Каплуны настоящего — это просто глуповцы, апологеты глуповской жизни и глуповского миросозерцания. Мелодично их курлыканье, но в нем есть недомолвка. Можно ли «удовлетвориться жизнью с распространенными в воздухе миазмами, с рыскающими по улицам волками? «Жизнь дает, жизнь поступается!» — но ведь она дает смерть, но ведь она поступается веревкой на шею!»
«Еще мелодичнее курлыканье каплунов будущего. В нем все стройно, все чуждо непотребства сделок и компромиссов. Мелодия развивается просто и ясно: махни рукою на жизнь, потому что она не стоит того, чтоб с ней связываться; прикосновение к ней может только замарать честного человека; обратись к идеалам и живи в будущем... Однако и в этом курлыканье есть недомолвка.
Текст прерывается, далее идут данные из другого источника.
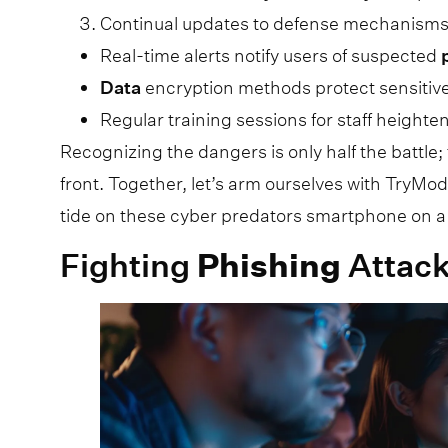
Continual updates to defense mechanisms
Real-time alerts notify users of suspected
Data
encryption methods protect sensitiv
Regular training sessions for staff heighte
Recognizing the dangers is only half the battle
front. Together, let’s arm ourselves with TryMod
tide on these cyber predators smartphone on a
Fighting
Phishing
Attack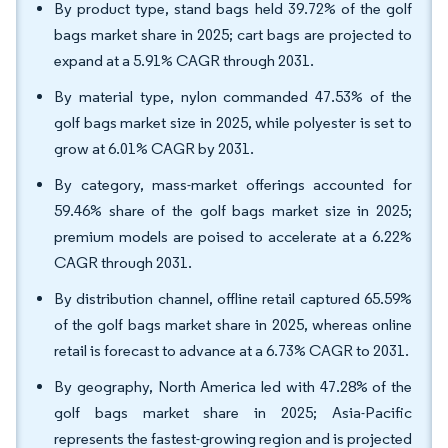
By product type, stand bags held 39.72% of the golf
bags market share in 2025; cart bags are projected to
expand at a 5.91% CAGR through 2031.
By material type, nylon commanded 47.53% of the
golf bags market size in 2025, while polyester is set to
grow at 6.01% CAGR by 2031.
By category, mass-market offerings accounted for
59.46% share of the golf bags market size in 2025;
premium models are poised to accelerate at a 6.22%
CAGR through 2031.
By distribution channel, offline retail captured 65.59%
of the golf bags market share in 2025, whereas online
retail is forecast to advance at a 6.73% CAGR to 2031.
By geography, North America led with 47.28% of the
golf bags market share in 2025; Asia-Pacific
represents the fastest-growing region and is projected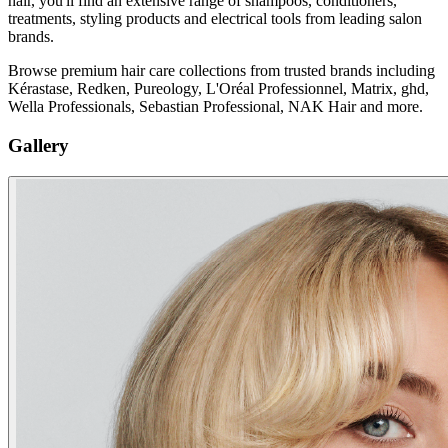
hair, you'll find an extensive range of shampoos, conditioners,
treatments, styling products and electrical tools from leading salon
brands.
Browse premium hair care collections from trusted brands including
Kérastase, Redken, Pureology, L'Oréal Professionnel, Matrix, ghd,
Wella Professionals, Sebastian Professional, NAK Hair and more.
Gallery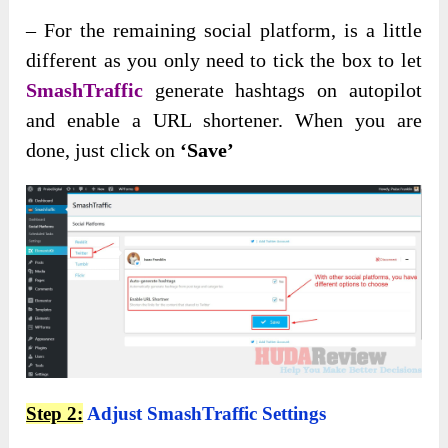
– For the remaining social platform, is a little
different as you only need to tick the box to let
SmashTraffic
generate hashtags on autopilot
and enable a URL shortener. When you are
done, just click on
‘Save’
Step 2:
Adjust SmashTraffic Settings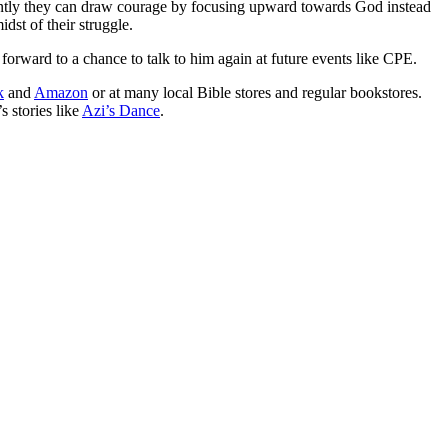
rtantly they can draw courage by focusing upward towards God instead
dst of their struggle.
forward to a chance to talk to him again at future events like CPE.
k
and
Amazon
or at many local Bible stores and regular bookstores.
s stories like
Azi’s Dance
.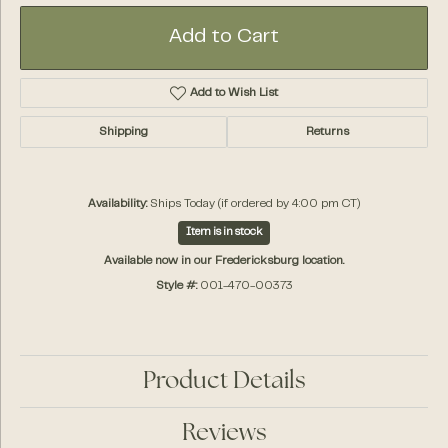
Add to Cart
Add to Wish List
Shipping
Returns
Availability:
Ships Today (if ordered by 4:00 pm CT)
Item is in stock
Available now in our Fredericksburg location.
Style #:
001-470-00373
Product Details
Reviews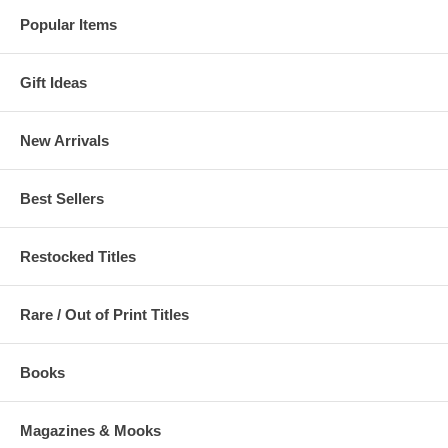
Popular Items
Gift Ideas
New Arrivals
Best Sellers
Restocked Titles
Rare / Out of Print Titles
Books
Magazines & Mooks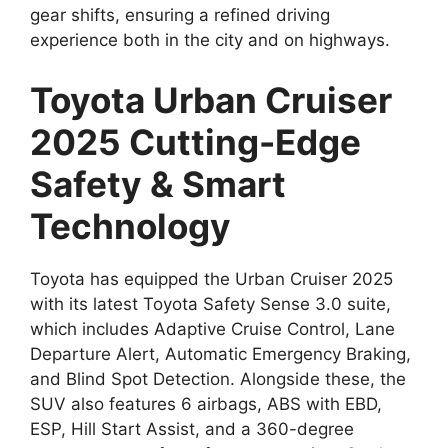
gear shifts, ensuring a refined driving
experience both in the city and on highways.
Toyota Urban Cruiser
2025 Cutting-Edge
Safety & Smart
Technology
Toyota has equipped the Urban Cruiser 2025
with its latest Toyota Safety Sense 3.0 suite,
which includes Adaptive Cruise Control, Lane
Departure Alert, Automatic Emergency Braking,
and Blind Spot Detection. Alongside these, the
SUV also features 6 airbags, ABS with EBD,
ESP, Hill Start Assist, and a 360-degree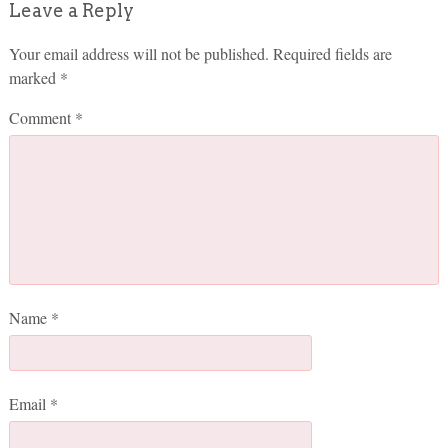
Leave a Reply
Your email address will not be published.
Required fields are
marked
*
Comment
*
Name
*
Email
*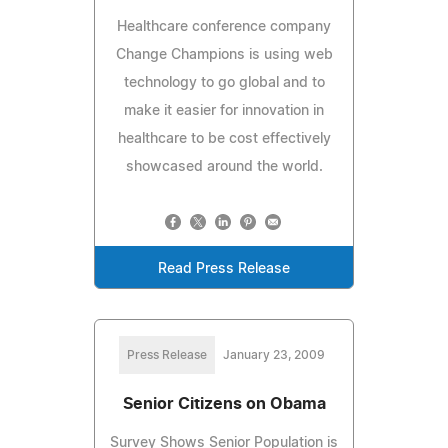
Healthcare conference company
Change Champions is using web
technology to go global and to
make it easier for innovation in
healthcare to be cost effectively
showcased around the world.
Read Press Release
Press Release
January 23, 2009
Senior Citizens on Obama
Survey Shows Senior Population is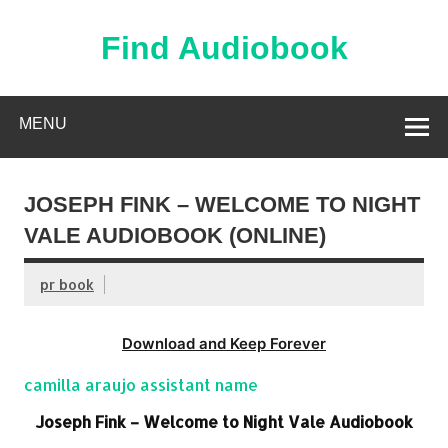
Skip
to
content
Find Audiobook
Find Free Audiobooks Online
MENU
JOSEPH FINK – WELCOME TO NIGHT
VALE AUDIOBOOK (ONLINE)
pr book
Download and Keep Forever
camilla araujo assistant name
Joseph Fink – Welcome to Night Vale Audiobook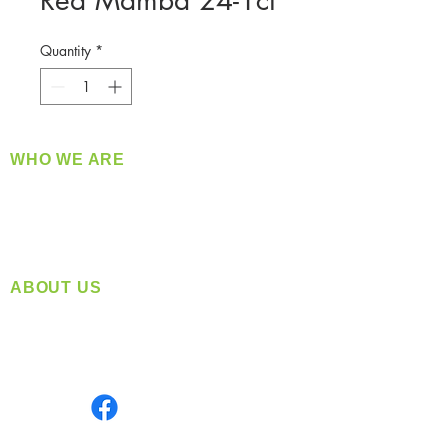
Red Mamba 24-1ct
Quantity
*
WHO WE ARE
​360 Distributors is a full-service distribution
company supplying a large variety of quality
products at a fair price.
ABOUT US
Located in Spokane, WA
Serving the Greater Pacific Northwest
Monday- Friday: 8:00 AM-5:00 PM PST
Find us on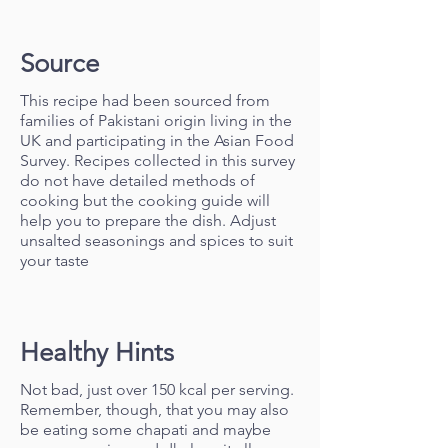
Source
This recipe had been sourced from
families of Pakistani origin living in the
UK and participating in the Asian Food
Survey. Recipes collected in this survey
do not have detailed methods of
cooking but the cooking guide will
help you to prepare the dish. Adjust
unsalted seasonings and spices to suit
your taste
Healthy Hints
Not bad, just over 150 kcal per serving.
Remember, though, that you may also
be eating some chapati and maybe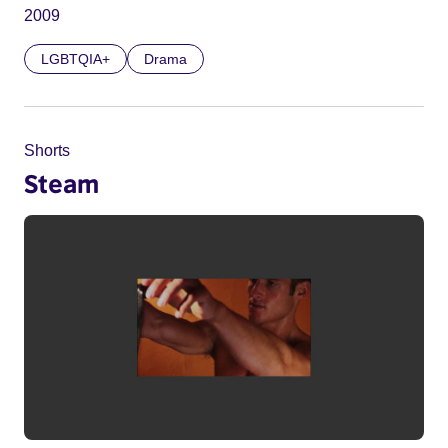
2009
LGBTQIA+
Drama
Shorts
Steam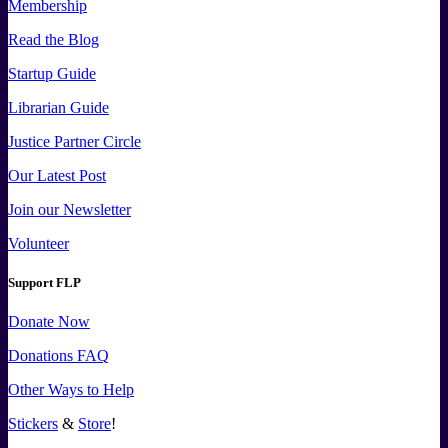
Membership
Read the Blog
Startup Guide
Librarian Guide
Justice Partner Circle
Our Latest Post
Join our Newsletter
Volunteer
Support FLP
Donate Now
Donations FAQ
Other Ways to Help
Stickers
&
Store
!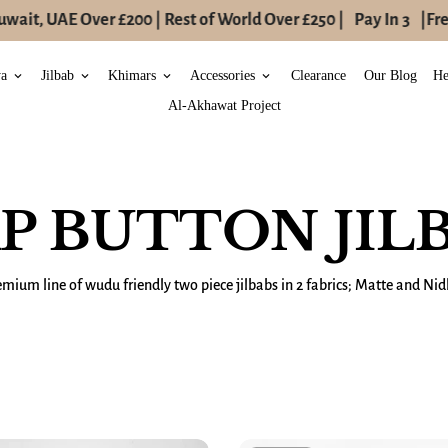
it, UAE Over £200 | Rest of World Over £250 |
Pay In 3
|
Free 
ya
Jilbab
Khimars
Accessories
Clearance
Our Blog
He
keyboard_arrow_down
keyboard_arrow_down
keyboard_arrow_down
keyboard_arrow_down
Al-Akhawat Project
P BUTTON JIL
emium line of wudu friendly two piece jilbabs in 2 fabrics; Matte and Nid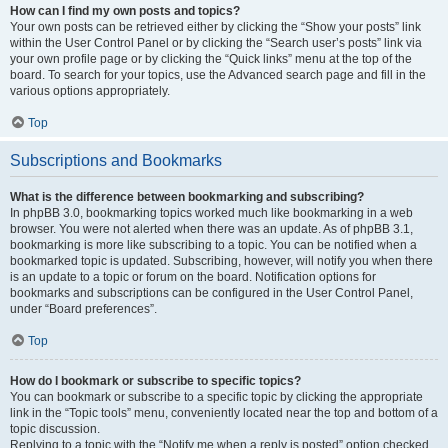
How can I find my own posts and topics?
Your own posts can be retrieved either by clicking the “Show your posts” link
within the User Control Panel or by clicking the “Search user’s posts” link via
your own profile page or by clicking the “Quick links” menu at the top of the
board. To search for your topics, use the Advanced search page and fill in the
various options appropriately.
Top
Subscriptions and Bookmarks
What is the difference between bookmarking and subscribing?
In phpBB 3.0, bookmarking topics worked much like bookmarking in a web
browser. You were not alerted when there was an update. As of phpBB 3.1,
bookmarking is more like subscribing to a topic. You can be notified when a
bookmarked topic is updated. Subscribing, however, will notify you when there
is an update to a topic or forum on the board. Notification options for
bookmarks and subscriptions can be configured in the User Control Panel,
under “Board preferences”.
Top
How do I bookmark or subscribe to specific topics?
You can bookmark or subscribe to a specific topic by clicking the appropriate
link in the “Topic tools” menu, conveniently located near the top and bottom of a
topic discussion.
Replying to a topic with the “Notify me when a reply is posted” option checked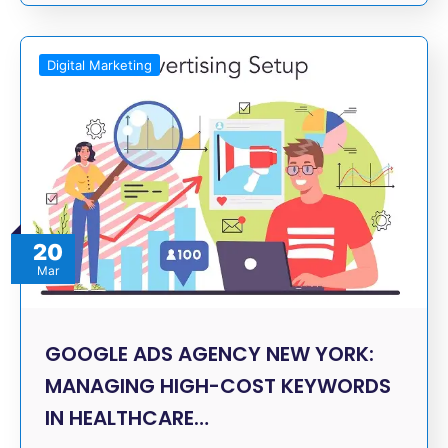
Digital Marketing
20
Mar
GOOGLE ADS AGENCY NEW YORK:
MANAGING HIGH-COST KEYWORDS
IN HEALTHCARE…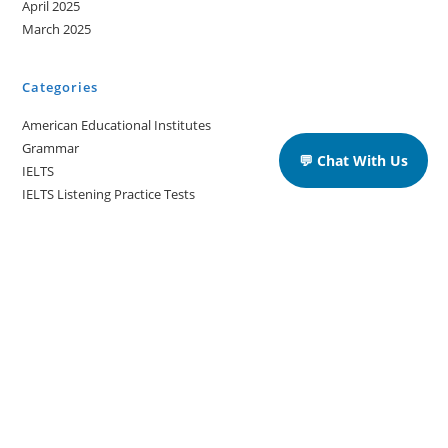
April 2025
March 2025
Categories
American Educational Institutes
Grammar
💬 Chat With Us
IELTS
IELTS Listening Practice Tests
IELTS Reading Practice Tests
IELTS Speaking Practice Tests
IELTS Writing Practice Tests
Podcast in English Language
Posts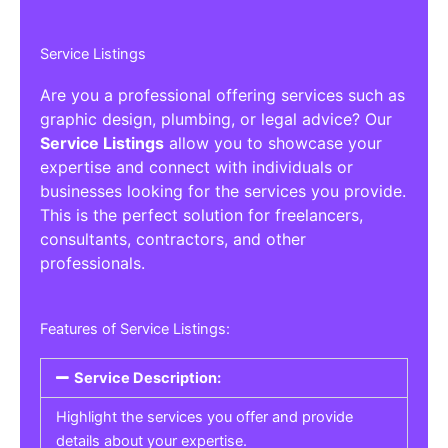
Service Listings
Are you a professional offering services such as
graphic design, plumbing, or legal advice? Our
Service Listings
allow you to showcase your
expertise and connect with individuals or
businesses looking for the services you provide.
This is the perfect solution for freelancers,
consultants, contractors, and other
professionals.
Features of Service Listings:
Service Description:
Highlight the services you offer and provide
details about your expertise.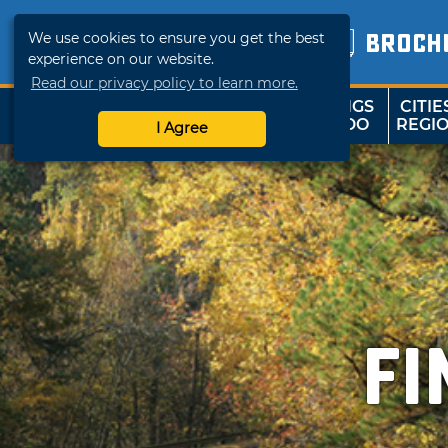
We use cookies to ensure you get the best
BROCH
experience on our website.
Read our privacy policy to learn more.
THINGS
CITIE
SHOP
TRAVELOK
TO DO
REGI
I Agree
F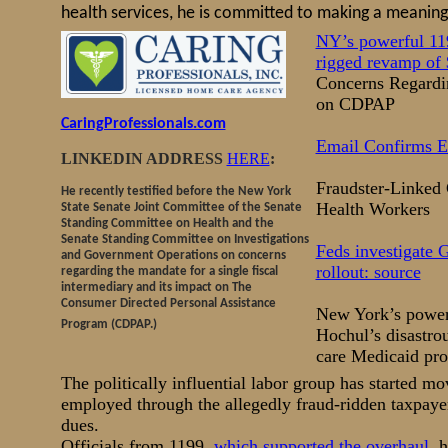
health services, he is committed to making a meaningf
NY’s powerful 119
rigged revamp of
Concerns Regardin
on CDPAP
CaringProfessionals.com
Email Confirms E
LINKEDIN ADDRESS
HERE
:
Fraudster-Linked
He recently testified before the New York
Health Workers
State Senate Joint Committee of the Senate
Standing Committee on Health and the
Senate Standing Committee on Investigations
Feds investigate 
and Government Operations on concerns
rollout: source
regarding the mandate for a single fiscal
intermediary and its impact on The
Consumer Directed Personal Assistance
New York’s powerf
Program (CDPAP.)
Hochul’s disastrou
care Medicaid pro
The politically influential labor group has started m
employed through the allegedly fraud-ridden taxpayer
dues.
Officials from 1199,
which supported the overhaul
, 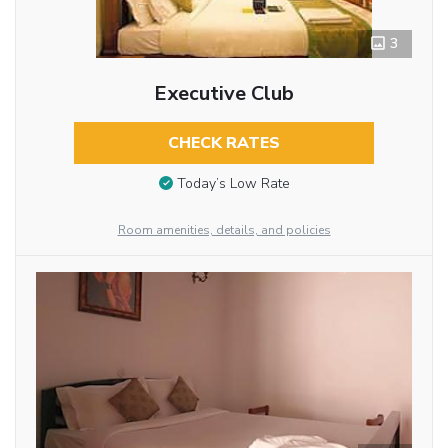
3
Executive Club
CHECK RATES
Today’s Low Rate
Room amenities, details, and policies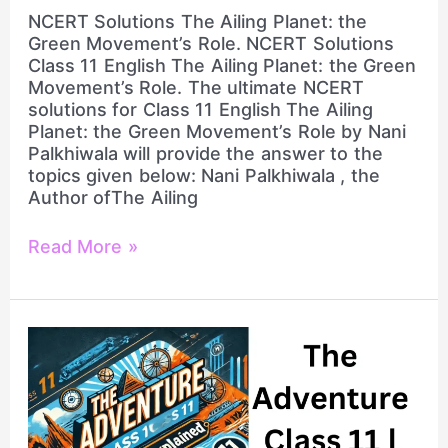
NCERT Solutions The Ailing Planet: the
Green Movement’s Role. NCERT Solutions
Class 11 English The Ailing Planet: the Green
Movement’s Role. The ultimate NCERT
solutions for Class 11 English The Ailing
Planet: the Green Movement’s Role by Nani
Palkhiwala will provide the answer to the
topics given below: Nani Palkhiwala , the
Author ofThe Ailing
Read More »
Complete
NCERT
Solutions
Class
11
English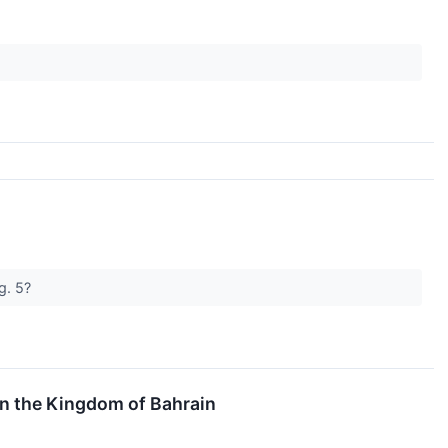
ug. 5?
in the Kingdom of Bahrain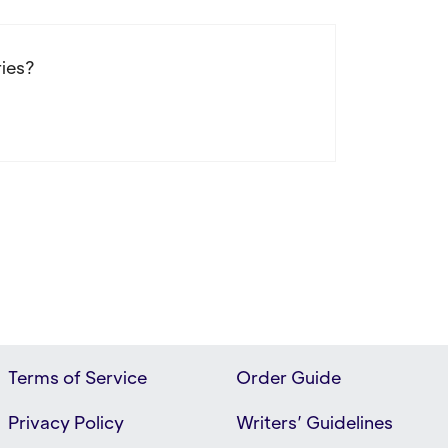
ries?
Terms of Service
Order Guide
Privacy Policy
Writers’ Guidelines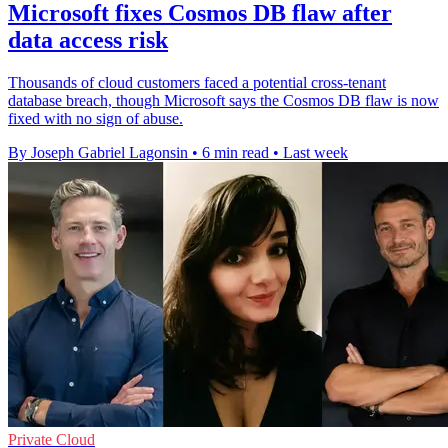
Microsoft fixes Cosmos DB flaw after
data access risk
Thousands of cloud customers faced a potential cross-tenant
database breach, though Microsoft says the Cosmos DB flaw is now
fixed with no sign of abuse.
By Joseph Gabriel Lagonsin
•
6 min read
•
Last week
Private Cloud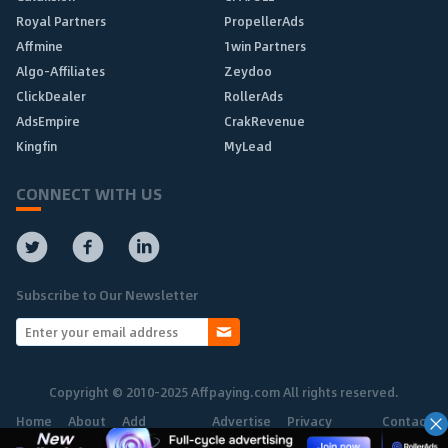
Royal Partners
PropellerAds
Affmine
1win Partners
Algo-Affiliates
Zeydoo
ClickDealer
RollerAds
AdsEmpire
CrakRevenue
Kingfin
MyLead
CONNECT WITH US
Subscribe to Our Newsletter
Copyright © 2010-2025 Affpaying.com All rights reserved.
Home
About
Add
Advertise
Privacy
Contact
Network
Policy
Несомненно, что текучая жизнь изобилует мерзостью и что формы ее перед судом безотносительной истины резко несостоятельны, но на практике дело складывается несколько иначе. Вот мерзость мерзкая, и вот мерзость еще мерзейшая: я оставляю за собой право выбора и избираю просто мерзкую мерзость предпочтительно перед мерзейшею. Я не только не отрицаю идеалов, но даже нахожу, что без них невозможно дышать, и за всем тем не могу, однако, признать, чтоб мне следовало жить только в будущем, потому что у меня на руках настоящее, которого мне некуда деть и которое порядочно-таки дает мне чувствовать себя всякими тычками и пощипываниями. Куда я уйду от него? запрусь ли? стану ли в стороне?